Scientists have big dreams for artificial cells. These replicas of
biological cells in the laboratory could help understand how living
organisms work. While a lot of progress has been made in how to
construct artificial cells, the phenomena behind their communication and
their behavior remain largely unexplored. Researchers from TU/e and
Radboud University have developed communities of artificial cells that
communicate with each other with unprecedented power. Their studies
advance the development of artificial cells that, by being
'interconnected', could be used—to name a few—to deliver drugs more
precisely to their targets, defeat cancer cells, or even improve the
accuracy of diagnostic testing. Results are published today in Nature Communications.
Biological cells utilize a variety of signaling processes to exchange information with each other and to 'sense' their environment.

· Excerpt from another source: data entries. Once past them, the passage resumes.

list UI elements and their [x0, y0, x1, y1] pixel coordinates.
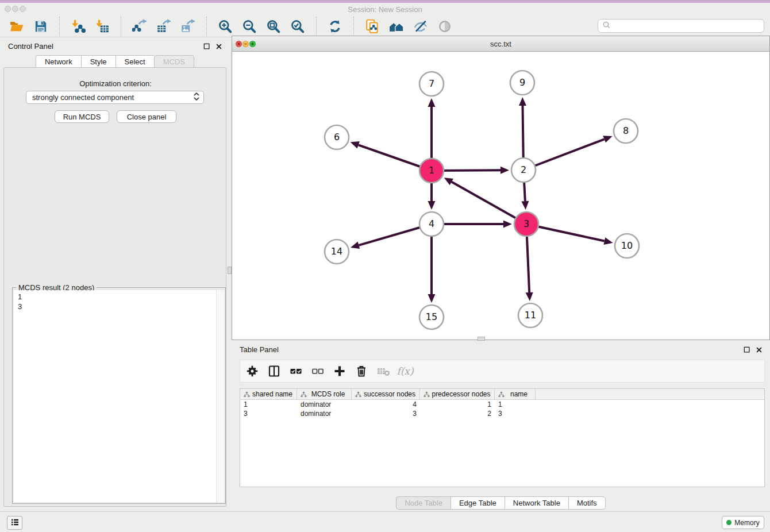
network-window-titlebar[interactable]: scc.txt	[232, 36, 769, 52]
svg-text:4: 4	[429, 218, 434, 229]
edge-2-8[interactable]	[523, 139, 605, 170]
close-table-panel-icon[interactable]	[754, 345, 763, 354]
column-header-filler	[536, 389, 764, 399]
column-header-successor-nodes[interactable]: successor nodes	[352, 389, 420, 399]
home-layout-icon[interactable]	[388, 18, 405, 34]
delete-column-icon[interactable]	[353, 363, 369, 379]
tab-style[interactable]: Style	[81, 55, 116, 68]
network-view-window: scc.txt 1234678910111415	[232, 36, 770, 340]
tab-select[interactable]: Select	[116, 55, 154, 68]
edge-arrowhead	[428, 98, 436, 107]
tab-mcds[interactable]: MCDS	[154, 55, 194, 68]
node-table: shared nameMCDS rolesuccessor nodesprede…	[240, 388, 765, 487]
tab-edge-table[interactable]: Edge Table	[451, 496, 505, 510]
window-titlebar: Session: New Session	[0, 3, 770, 16]
tab-motifs[interactable]: Motifs	[568, 496, 606, 510]
cell-shared-name: 3	[240, 409, 297, 418]
import-network-icon[interactable]	[70, 18, 86, 34]
table-toolbar: f(x)	[240, 360, 765, 383]
graph-node-15[interactable]: 15	[419, 305, 444, 329]
choose-columns-icon[interactable]	[266, 363, 282, 379]
memory-label: Memory	[734, 519, 759, 527]
close-panel-icon[interactable]	[214, 42, 223, 51]
svg-text:1: 1	[429, 165, 434, 176]
column-header-name[interactable]: name	[495, 389, 536, 399]
tab-node-table[interactable]: Node Table	[396, 496, 451, 510]
show-selected-icon[interactable]	[437, 18, 453, 34]
float-panel-icon[interactable]	[202, 42, 211, 51]
svg-text:15: 15	[426, 311, 437, 322]
graph-node-7[interactable]: 7	[419, 72, 444, 96]
edge-arrowhead	[351, 141, 360, 148]
graph-node-6[interactable]: 6	[325, 125, 349, 149]
graph-node-2[interactable]: 2	[511, 158, 536, 182]
deselect-all-icon[interactable]	[310, 363, 326, 379]
edge-arrowhead	[519, 97, 526, 106]
import-table-icon[interactable]	[94, 18, 110, 34]
vertical-splitter-handle[interactable]	[228, 267, 232, 274]
copy-network-icon[interactable]	[364, 18, 380, 34]
export-network-icon[interactable]	[132, 18, 148, 34]
graph-node-11[interactable]: 11	[518, 303, 542, 327]
table-settings-icon[interactable]	[244, 363, 260, 379]
graph-node-3[interactable]: 3	[514, 212, 538, 236]
export-image-icon[interactable]	[180, 18, 196, 34]
float-table-panel-icon[interactable]	[742, 345, 751, 354]
cell-successor-nodes: 3	[352, 409, 420, 418]
zoom-in-icon[interactable]	[217, 18, 233, 34]
network-canvas[interactable]: 1234678910111415	[232, 52, 769, 340]
edge-3-1[interactable]	[452, 182, 526, 224]
memory-status-icon	[726, 520, 732, 525]
task-history-button[interactable]	[7, 516, 22, 530]
svg-text:3: 3	[523, 218, 529, 229]
table-row[interactable]: 3dominator323	[240, 409, 764, 418]
result-scrollbar[interactable]	[216, 290, 224, 502]
refresh-layout-icon[interactable]	[327, 18, 343, 34]
export-table-icon[interactable]	[156, 18, 172, 34]
search-input[interactable]	[612, 22, 760, 30]
graph-node-4[interactable]: 4	[419, 212, 444, 236]
graph-node-8[interactable]: 8	[614, 119, 638, 143]
run-mcds-button[interactable]: Run MCDS	[55, 110, 109, 123]
zoom-fit-icon[interactable]	[265, 18, 282, 34]
close-panel-button[interactable]: Close panel	[117, 110, 176, 123]
open-folder-icon[interactable]	[9, 18, 25, 34]
hide-selected-icon[interactable]	[413, 18, 429, 34]
search-field[interactable]	[598, 19, 764, 33]
svg-text:9: 9	[519, 77, 525, 88]
cell-name: 3	[495, 409, 536, 418]
graph-node-1[interactable]: 1	[419, 159, 444, 183]
cell-shared-name: 1	[240, 400, 297, 409]
delete-table-icon	[375, 363, 391, 379]
table-panel: Table Panel f(x) shared nameMCDS rolesuc…	[232, 342, 770, 511]
svg-text:7: 7	[429, 78, 434, 89]
dropdown-stepper-icon	[193, 92, 200, 103]
control-panel: Control Panel NetworkStyleSelectMCDS Opt…	[0, 37, 230, 511]
tab-network[interactable]: Network	[36, 55, 81, 68]
column-header-predecessor-nodes[interactable]: predecessor nodes	[420, 389, 495, 399]
graph-node-9[interactable]: 9	[510, 71, 534, 95]
graph-node-10[interactable]: 10	[615, 234, 639, 258]
task-list-icon	[10, 517, 20, 529]
zoom-selected-icon[interactable]	[290, 18, 306, 34]
network-window-title: scc.txt	[232, 40, 769, 48]
mcds-result-box: 13	[14, 290, 224, 502]
save-session-icon[interactable]	[33, 18, 49, 34]
select-all-icon[interactable]	[288, 363, 304, 379]
criterion-dropdown[interactable]: strongly connected component	[26, 91, 204, 104]
add-column-icon[interactable]	[332, 363, 348, 379]
horizontal-splitter-handle[interactable]	[478, 337, 485, 341]
table-row[interactable]: 1dominator411	[240, 400, 764, 409]
column-header-MCDS-role[interactable]: MCDS role	[297, 389, 352, 399]
graph-node-14[interactable]: 14	[325, 240, 349, 264]
svg-text:14: 14	[331, 246, 342, 257]
table-panel-tabs: Node TableEdge TableNetwork TableMotifs	[232, 496, 770, 510]
zoom-out-icon[interactable]	[241, 18, 257, 34]
mcds-panel: Optimization criterion: strongly connect…	[3, 67, 226, 507]
memory-button[interactable]: Memory	[722, 516, 764, 529]
criterion-value: strongly connected component	[32, 93, 193, 102]
edge-arrowhead	[526, 292, 533, 301]
toolbar-separator	[353, 17, 354, 36]
tab-network-table[interactable]: Network Table	[505, 496, 568, 510]
column-header-shared-name[interactable]: shared name	[240, 389, 297, 399]
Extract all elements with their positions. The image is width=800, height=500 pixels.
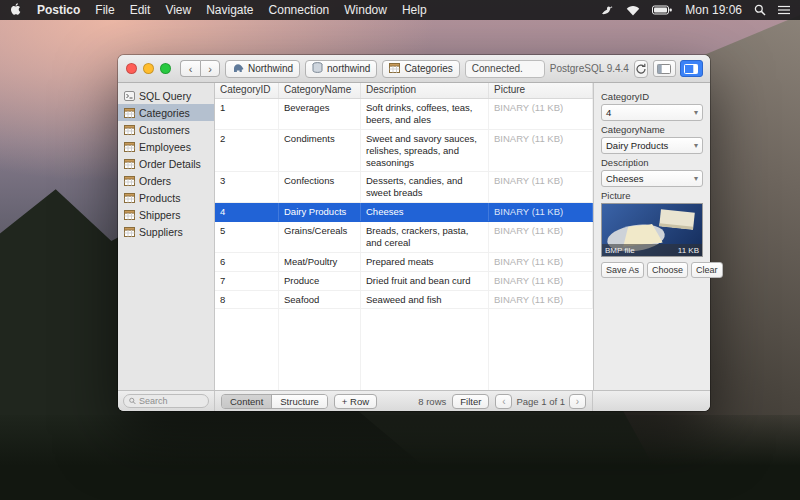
menu-connection[interactable]: Connection bbox=[269, 3, 330, 17]
table-row[interactable]: 8 Seafood Seaweed and fish BINARY (11 KB… bbox=[215, 291, 593, 310]
elephant-icon bbox=[232, 62, 244, 75]
view-mode-segmented-control: Content Structure bbox=[221, 394, 328, 409]
menubar-clock[interactable]: Mon 19:06 bbox=[685, 3, 742, 17]
forward-button[interactable]: › bbox=[200, 60, 220, 77]
apple-menu-icon[interactable] bbox=[10, 2, 22, 19]
table-row[interactable]: 7 Produce Dried fruit and bean curd BINA… bbox=[215, 272, 593, 291]
breadcrumb-table-button[interactable]: Categories bbox=[382, 60, 459, 78]
spotlight-icon[interactable] bbox=[754, 4, 766, 16]
cell-picture: BINARY (11 KB) bbox=[489, 291, 593, 309]
chevron-down-icon: ▾ bbox=[694, 108, 698, 117]
cell-description: Breads, crackers, pasta, and cereal bbox=[361, 222, 489, 252]
battery-icon[interactable] bbox=[652, 5, 673, 15]
page-indicator: Page 1 of 1 bbox=[516, 396, 565, 407]
postico-window: ‹ › Northwind northwind Categories Conne… bbox=[118, 55, 710, 411]
menu-help[interactable]: Help bbox=[402, 3, 427, 17]
menubar-app-name[interactable]: Postico bbox=[37, 3, 80, 17]
sidebar-item-suppliers[interactable]: Suppliers bbox=[118, 223, 214, 240]
table-row[interactable]: 3 Confections Desserts, candies, and swe… bbox=[215, 172, 593, 203]
sidebar-item-label: Products bbox=[139, 192, 180, 204]
table-icon bbox=[124, 227, 135, 237]
cell-categoryname: Produce bbox=[279, 272, 361, 290]
cell-description: Prepared meats bbox=[361, 253, 489, 271]
close-button[interactable] bbox=[126, 63, 137, 74]
bird-menu-extra-icon[interactable] bbox=[601, 5, 614, 16]
sidebar-item-categories[interactable]: Categories bbox=[118, 104, 214, 121]
cell-categoryid: 7 bbox=[215, 272, 279, 290]
prev-page-button[interactable]: ‹ bbox=[495, 394, 512, 409]
segment-structure[interactable]: Structure bbox=[271, 395, 327, 408]
column-header-categoryname[interactable]: CategoryName bbox=[279, 83, 361, 98]
table-row[interactable]: 5 Grains/Cereals Breads, crackers, pasta… bbox=[215, 222, 593, 253]
search-field[interactable] bbox=[123, 394, 209, 408]
panel-toggles bbox=[653, 60, 703, 77]
categoryname-combo[interactable]: Dairy Products ▾ bbox=[601, 137, 703, 154]
cell-description: Desserts, candies, and sweet breads bbox=[361, 172, 489, 202]
categoryid-value: 4 bbox=[606, 107, 611, 118]
menu-view[interactable]: View bbox=[165, 3, 191, 17]
minimize-button[interactable] bbox=[143, 63, 154, 74]
window-footer: Content Structure + Row 8 rows Filter ‹ … bbox=[118, 390, 710, 411]
description-value: Cheeses bbox=[606, 173, 644, 184]
menu-navigate[interactable]: Navigate bbox=[206, 3, 253, 17]
sidebar-item-order-details[interactable]: Order Details bbox=[118, 155, 214, 172]
toggle-detail-panel-button[interactable] bbox=[680, 60, 703, 77]
sidebar-item-orders[interactable]: Orders bbox=[118, 172, 214, 189]
table-row[interactable]: 2 Condiments Sweet and savory sauces, re… bbox=[215, 130, 593, 173]
add-row-button[interactable]: + Row bbox=[334, 394, 377, 409]
sidebar-item-employees[interactable]: Employees bbox=[118, 138, 214, 155]
cell-categoryid: 1 bbox=[215, 99, 279, 129]
breadcrumb-server-button[interactable]: Northwind bbox=[225, 60, 300, 78]
wifi-icon[interactable] bbox=[626, 5, 640, 16]
table-icon bbox=[124, 159, 135, 169]
zoom-button[interactable] bbox=[160, 63, 171, 74]
field-label-categoryname: CategoryName bbox=[601, 124, 703, 135]
menu-edit[interactable]: Edit bbox=[130, 3, 151, 17]
cell-picture: BINARY (11 KB) bbox=[489, 203, 593, 221]
data-grid: CategoryID CategoryName Description Pict… bbox=[215, 83, 593, 390]
breadcrumb-database-button[interactable]: northwind bbox=[305, 60, 377, 78]
cell-categoryid: 4 bbox=[215, 203, 279, 221]
picture-thumbnail[interactable]: BMP file 11 KB bbox=[601, 203, 703, 257]
table-icon bbox=[124, 108, 135, 118]
categoryid-combo[interactable]: 4 ▾ bbox=[601, 104, 703, 121]
sidebar-item-customers[interactable]: Customers bbox=[118, 121, 214, 138]
next-page-button[interactable]: › bbox=[569, 394, 586, 409]
sidebar-item-label: Orders bbox=[139, 175, 171, 187]
cell-categoryid: 8 bbox=[215, 291, 279, 309]
toggle-sidebar-button[interactable] bbox=[653, 60, 676, 77]
sidebar-item-label: Categories bbox=[139, 107, 190, 119]
table-icon bbox=[124, 125, 135, 135]
search-input[interactable] bbox=[139, 396, 203, 406]
choose-button[interactable]: Choose bbox=[647, 262, 688, 278]
filter-button[interactable]: Filter bbox=[452, 394, 489, 409]
description-combo[interactable]: Cheeses ▾ bbox=[601, 170, 703, 187]
cell-categoryid: 2 bbox=[215, 130, 279, 172]
sidebar-item-label: Customers bbox=[139, 124, 190, 136]
save-as-button[interactable]: Save As bbox=[601, 262, 644, 278]
segment-content[interactable]: Content bbox=[222, 395, 271, 408]
sidebar-item-label: Suppliers bbox=[139, 226, 183, 238]
table-row[interactable]: 6 Meat/Poultry Prepared meats BINARY (11… bbox=[215, 253, 593, 272]
clear-button[interactable]: Clear bbox=[691, 262, 723, 278]
row-detail-panel: CategoryID 4 ▾ CategoryName Dairy Produc… bbox=[593, 83, 710, 390]
menu-file[interactable]: File bbox=[95, 3, 114, 17]
notification-center-icon[interactable] bbox=[778, 5, 790, 15]
column-header-picture[interactable]: Picture bbox=[489, 83, 593, 98]
menu-window[interactable]: Window bbox=[344, 3, 387, 17]
column-header-categoryid[interactable]: CategoryID bbox=[215, 83, 279, 98]
table-row-selected[interactable]: 4 Dairy Products Cheeses BINARY (11 KB) bbox=[215, 203, 593, 222]
sidebar-item-products[interactable]: Products bbox=[118, 189, 214, 206]
sidebar-item-shippers[interactable]: Shippers bbox=[118, 206, 214, 223]
table-icon bbox=[124, 210, 135, 220]
refresh-button[interactable] bbox=[634, 60, 648, 78]
cell-categoryid: 5 bbox=[215, 222, 279, 252]
back-button[interactable]: ‹ bbox=[180, 60, 200, 77]
cell-picture: BINARY (11 KB) bbox=[489, 172, 593, 202]
search-icon bbox=[129, 397, 136, 405]
chevron-down-icon: ▾ bbox=[694, 141, 698, 150]
table-row[interactable]: 1 Beverages Soft drinks, coffees, teas, … bbox=[215, 99, 593, 130]
column-header-description[interactable]: Description bbox=[361, 83, 489, 98]
sidebar-item-sql-query[interactable]: SQL Query bbox=[118, 87, 214, 104]
cell-picture: BINARY (11 KB) bbox=[489, 99, 593, 129]
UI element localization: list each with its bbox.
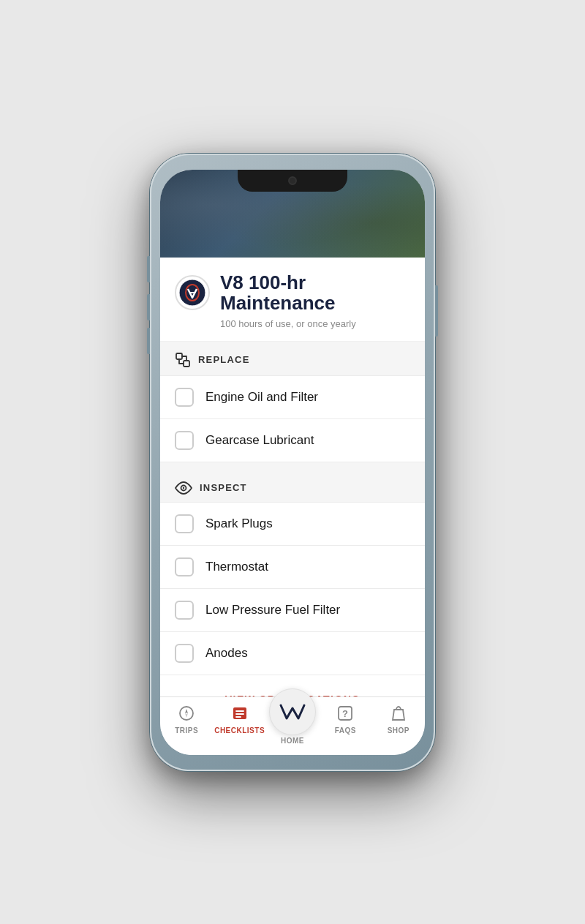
nav-label-checklists: CHECKLISTS <box>214 726 265 735</box>
phone-frame: V8 100-hr Maintenance 100 hours of use, … <box>150 154 435 771</box>
nav-item-checklists[interactable]: CHECKLISTS <box>213 703 265 735</box>
nav-label-faqs: FAQS <box>335 726 356 735</box>
svg-point-4 <box>183 487 184 488</box>
list-item[interactable]: Engine Oil and Filter <box>160 375 425 419</box>
list-icon <box>230 703 250 724</box>
nav-label-trips: TRIPS <box>175 726 198 735</box>
item-label: Thermostat <box>205 560 268 574</box>
checkbox-anodes[interactable] <box>175 644 194 663</box>
svg-rect-1 <box>176 353 182 359</box>
phone-wrapper: V8 100-hr Maintenance 100 hours of use, … <box>139 148 446 777</box>
nav-item-trips[interactable]: TRIPS <box>160 703 213 735</box>
item-label: Gearcase Lubricant <box>205 433 314 448</box>
bag-icon <box>388 703 409 724</box>
inspect-icon <box>175 481 192 495</box>
checkbox-oil[interactable] <box>175 388 194 407</box>
nav-item-faqs[interactable]: ? FAQS <box>319 703 371 735</box>
list-item[interactable]: Spark Plugs <box>160 502 425 546</box>
svg-point-5 <box>180 707 193 720</box>
compass-icon <box>176 703 197 724</box>
list-item[interactable]: Anodes <box>160 632 425 675</box>
item-label: Engine Oil and Filter <box>205 390 318 405</box>
bottom-nav: TRIPS CHECKLISTS <box>160 696 425 755</box>
brand-logo-svg <box>178 279 206 307</box>
replace-section-header: REPLACE <box>160 342 425 375</box>
svg-rect-2 <box>184 361 189 367</box>
checkbox-fuel-filter[interactable] <box>175 601 194 620</box>
item-label: Low Pressure Fuel Filter <box>205 603 340 617</box>
phone-screen: V8 100-hr Maintenance 100 hours of use, … <box>160 170 425 755</box>
list-item[interactable]: Low Pressure Fuel Filter <box>160 589 425 632</box>
list-item[interactable]: Thermostat <box>160 546 425 589</box>
notch <box>238 170 347 192</box>
home-circle <box>269 688 316 735</box>
brand-logo <box>175 275 210 310</box>
item-label: Anodes <box>205 646 248 661</box>
home-logo-icon <box>278 701 307 723</box>
nav-item-home[interactable]: HOME <box>266 688 319 745</box>
nav-item-shop[interactable]: SHOP <box>372 703 425 735</box>
replace-title: REPLACE <box>198 354 250 365</box>
section-gap <box>160 462 425 471</box>
checkbox-thermostat[interactable] <box>175 557 194 576</box>
page-title: V8 100-hr Maintenance <box>220 272 356 314</box>
inspect-title: INSPECT <box>200 482 247 493</box>
inspect-section-header: INSPECT <box>160 471 425 502</box>
list-item[interactable]: Gearcase Lubricant <box>160 419 425 462</box>
checkbox-plugs[interactable] <box>175 514 194 533</box>
svg-marker-6 <box>185 709 188 713</box>
replace-items: Engine Oil and Filter Gearcase Lubricant <box>160 375 425 462</box>
replace-icon <box>175 352 191 368</box>
replace-section: REPLACE Engine Oil and Filter Gearcase L… <box>160 342 425 462</box>
content-area: V8 100-hr Maintenance 100 hours of use, … <box>160 258 425 696</box>
item-label: Spark Plugs <box>205 517 273 531</box>
app-header: V8 100-hr Maintenance 100 hours of use, … <box>160 258 425 342</box>
page-subtitle: 100 hours of use, or once yearly <box>220 318 356 329</box>
checkbox-lubricant[interactable] <box>175 431 194 450</box>
app-title: V8 100-hr Maintenance 100 hours of use, … <box>220 272 356 329</box>
inspect-section: INSPECT Spark Plugs Thermostat <box>160 471 425 675</box>
camera <box>288 176 297 185</box>
svg-text:?: ? <box>342 708 348 719</box>
nav-label-home: HOME <box>281 737 304 745</box>
svg-marker-7 <box>185 713 188 718</box>
help-icon: ? <box>335 703 355 724</box>
inspect-items: Spark Plugs Thermostat Low Pressure Fuel… <box>160 502 425 675</box>
nav-label-shop: SHOP <box>388 726 410 735</box>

To understand how cells coordinate their behaviors through communication with each other, researchers all over the world have made big strides in 'engineering' cells and in recreating their communication networks in the laboratory. Until very recently, however, the focus has been on the design of artificial cells that function in isolation.
Communities
"Living systems generally do not operate in isolation. Rather, they are often intimately connected as cooperators or competitors", explains Jan Van Hest, professor at the departments of Biomedical Engineering and Chemical Engineering and Chemistry, and director of the Institute for Complex Molecular Systems at TU/e. For this reason, he, together with dr. Bastiaan Buddingh, developed communities of artificial cells rather than individual ones. To build those, they used giant vesicles composed of phospholipids, the major constituents of the outermost layer of animal cells.
Sender and receiver
To study intercellular communication, the researchers developed two communities: one producing a chemical signal ('senders') and another one programmed to perceive the chemical signal ('receivers'). Specifically, senders respond to an external trigger and process this into a signaling molecule that is released. This signaling molecule diffuses through the extracellular environment until it reaches a receiver, which recognizes the chemical signal and activates in response to the information relayed by the sender.
Signal amplification
"Depending on the distance between the senders and receivers, the concentration of signaling molecules may be extremely low upon reaching a receiver", they explain. "Signal amplification is therefore important for the activation of the receivers. We loaded the receivers with a specific enzyme that can process low concentrations of signaling molecules, thereby resulting into an amplification of the signal at the receiver. This facilitates also the propagation of signals over long distances. One day we may create networks where several types of artificial cells with specialized function cooperate in communities, just as it happens in biological tissues."
This study was published on April 3 in Nature Communications under the title "Intercellular Communication between Artificial Cells by Allosteric Amplification of a Molecular Signal."